Hoewel zij zelfverzekerd de sociale normen trotseerde en een passie had voor muziek en dans, moet haar leven toch ingewikkeld zijn geweest, als je je realiseert dat er in de stad ook ook zoiets als het “ Largo do Pelourinho “ bestond, een openbare plaats waar veroordeelde slaven werden vastgebonden en gestraft met lichamelijke straffen. Dit gebied fungeerde als een angstaanjagende waarschuwing voor slaven en zwarte mensen. Ook waren er slavenpatrouilles en regels die hun bewegingsvrijheid beperkten. Dit was om te voorkomen dat zij zich zouden verzetten of zouden samenkomen om opstanden te organiseren.

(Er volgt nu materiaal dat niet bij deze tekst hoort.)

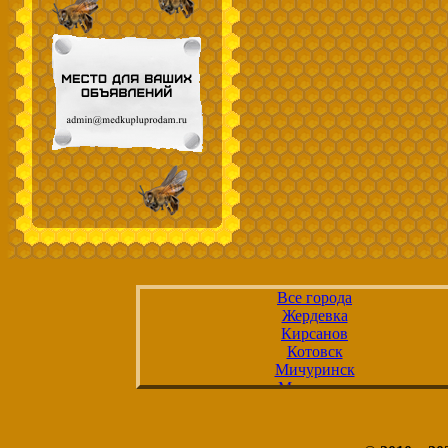
Все города
Жердевка
Кирсанов
Котовск
Мичуринск
Моршанск
Рассказово
Тамбов
Уварово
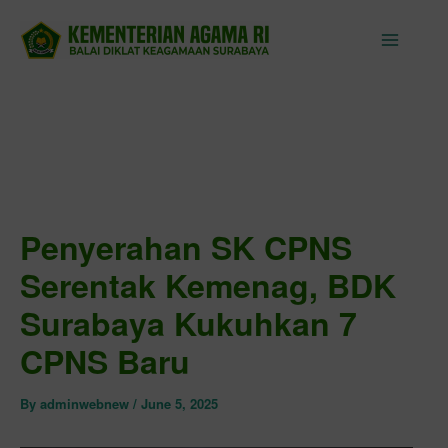
Skip
to
content
Penyerahan SK CPNS
Serentak Kemenag, BDK
Surabaya Kukuhkan 7
CPNS Baru
By
adminwebnew
/
June 5, 2025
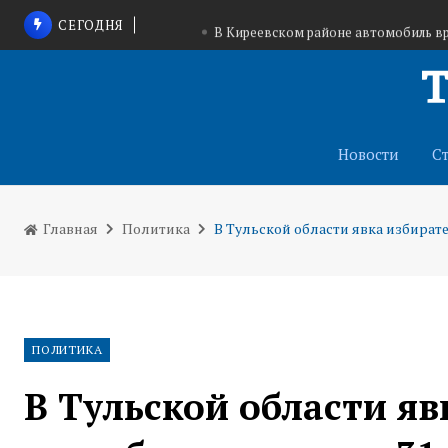
СЕГОДНЯ
В Киреевском районе автомобиль вр
В Туле продолжают раздавать вод
Тульская область укрепляет сотрудничество с
Новости
С
Главная
Политика
В Тульской области явка избирате
ПОЛИТИКА
В Тульской области яв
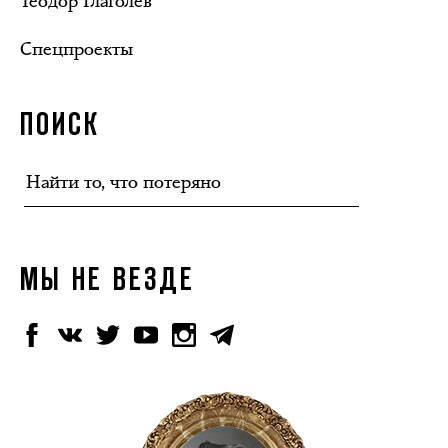
Теодор Глаголев
Спецпроекты
ПОИСК
МЫ НЕ ВЕЗДЕ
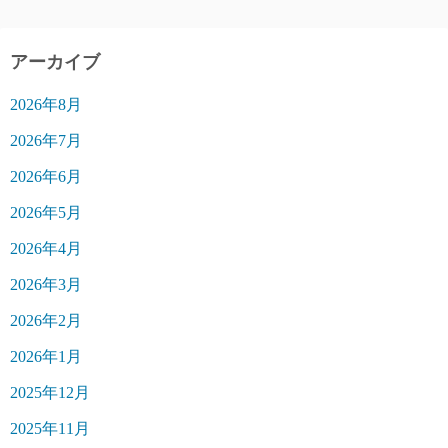
アーカイブ
2026年8月
2026年7月
2026年6月
2026年5月
2026年4月
2026年3月
2026年2月
2026年1月
2025年12月
2025年11月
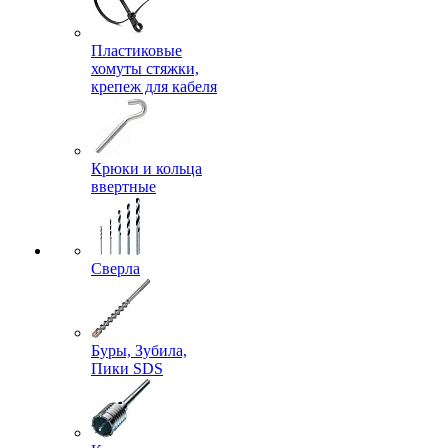
Пластиковые
хомуты стяжки,
крепеж для кабеля
Крюки и кольца
ввертные
Сверла
Буры, Зубила,
Пики SDS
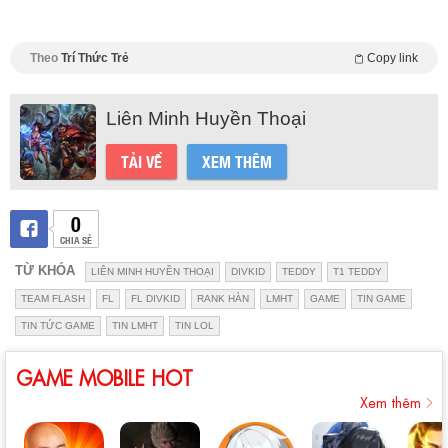
Theo
Trí Thức Trẻ
Copy link
Liên Minh Huyền Thoại
TẢI VỀ
XEM THÊM
0
CHIA SẺ
TỪ KHÓA
LIÊN MINH HUYỀN THOẠI
DIVKID
TEDDY
T1 TEDDY
TEAM FLASH
FL
FL DIVKID
RANK HÀN
LMHT
GAME
TIN GAME
TIN TỨC GAME
TIN LMHT
TIN LOL
GAME MOBILE HOT
Xem thêm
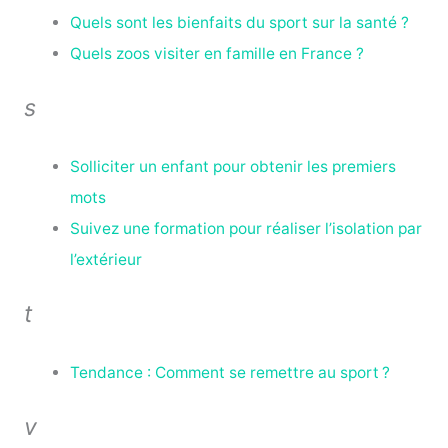
Quels sont les bienfaits du sport sur la santé ?
Quels zoos visiter en famille en France ?
s
Solliciter un enfant pour obtenir les premiers
mots
Suivez une formation pour réaliser l’isolation par
l’extérieur
t
Tendance : Comment se remettre au sport ?
v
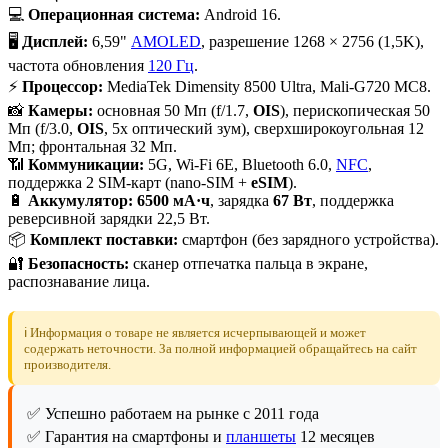
💻
Операционная система:
Android 16.
🖥
Дисплей:
6,59"
AMOLED
, разрешение 1268 × 2756 (1,5K),
частота обновления
120 Гц
.
⚡
Процессор:
MediaTek Dimensity 8500 Ultra, Mali-G720 MC8.
📸
Камеры:
основная 50 Мп (f/1.7,
OIS
), перископическая 50
Мп (f/3.0,
OIS
, 5x оптический зум), сверхширокоугольная 12
Мп; фронтальная 32 Мп.
📶
Коммуникации:
5G, Wi-Fi 6E, Bluetooth 6.0,
NFC
,
поддержка 2 SIM-карт (nano-SIM +
eSIM
).
🔋
Аккумулятор:
6500 мА·ч
, зарядка
67 Вт
, поддержка
реверсивной зарядки 22,5 Вт.
📦
Комплект поставки:
смартфон (без зарядного устройства).
🔐
Безопасность:
сканер отпечатка пальца в экране,
распознавание лица.
ℹ️ Информация о товаре не является исчерпывающей и может
содержать неточности. За полной информацией обращайтесь на сайт
производителя.
✅ Успешно работаем на рынке с 2011 года
✅ Гарантия на смартфоны и
планшеты
12 месяцев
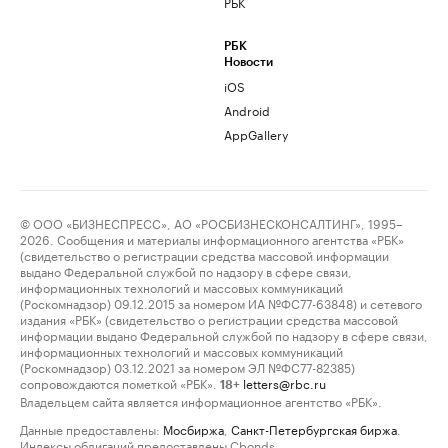
РБК
РБК
Новости
iOS
Android
AppGallery
© ООО «БИЗНЕСПРЕСС», АО «РОСБИЗНЕСКОНСАЛТИНГ», 1995–
2026. Сообщения и материалы информационного агентства «РБК»
(свидетельство о регистрации средства массовой информации
выдано Федеральной службой по надзору в сфере связи,
информационных технологий и массовых коммуникаций
(Роскомнадзор) 09.12.2015 за номером ИА №ФС77-63848) и сетевого
издания «РБК» (свидетельство о регистрации средства массовой
информации выдано Федеральной службой по надзору в сфере связи,
информационных технологий и массовых коммуникаций
(Роскомнадзор) 03.12.2021 за номером ЭЛ №ФС77-82385)
сопровождаются пометкой «РБК».
letters@rbc.ru
18+
Владельцем сайта является информационное агентство «РБК».
Данные предоставлены:
Мосбиржа
,
Санкт-Петербургская биржа
.
Индексы облигаций предоставлены Cbonds.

Chica Da Silva was de enige zwarte persoon die de Lady of Carmo kerk kon bezoeken. Nou ja, dit is niet helemaal waar, ook de organist was zwart maar dat wist niemand omdat hij zich achter het orgel moest verschuilen. Chica da Silva, zo gaat het verhaal, zou haar invloed hebben gebruikt om ervoor te zorgen dat de klokkentoren naar de achterkant van de kerk werd verplaatst, zodat deze niet langer uitzicht bood op het huis van haar rivaal, Maria Felipe. Een beetje kinderachtig misschien maar in tijden van sociale en raciale ongelijkheid, een sterk staaltje van machtsvertoon. Nog iedere dag worden de klokken geluid door een oude man voor wie ze de touwen hebben verlengd omdat hij de trappen in de klokkentoren niet meer kan beklimmen.

Chica  en haar geliefde Joâo liggen onder de kerkvloer begraven, voor een bescheiden aantal was er nog een plekje op het knusse kerkhof en anderen liggen met hun familie botje bij botje verborgen achter een gedecoreerde plaat in de buitenmuur.

Deze barokke kerk, gebruikt door de elite uit Diamantina is het rijkst gedecoreerd waarbij vele kilo’s  bladgoud zijn gebruikt. Hier heeft de schilder José Soares de Aráujo het gehele plafond in perspectief geschilderd. Afhankelijk van de hoogte van een donatie kon je een kerkbank dichterbij het altaar “kopen” en werd een plaquette met je familienaam erop gespijkerd. Het was een klassenmaatschappij met diepgewortelde raciale vooroordelen, gebaseerd op de koloniale machtsverhouding, de slavernij en het uitbuiten van inheemse bevolkingsgroepen. De fonteinen met de gehavende gezichten van zwarte figuren zijn de stille getuigen van het onrecht en het leed dat het heeft veroorzaakt.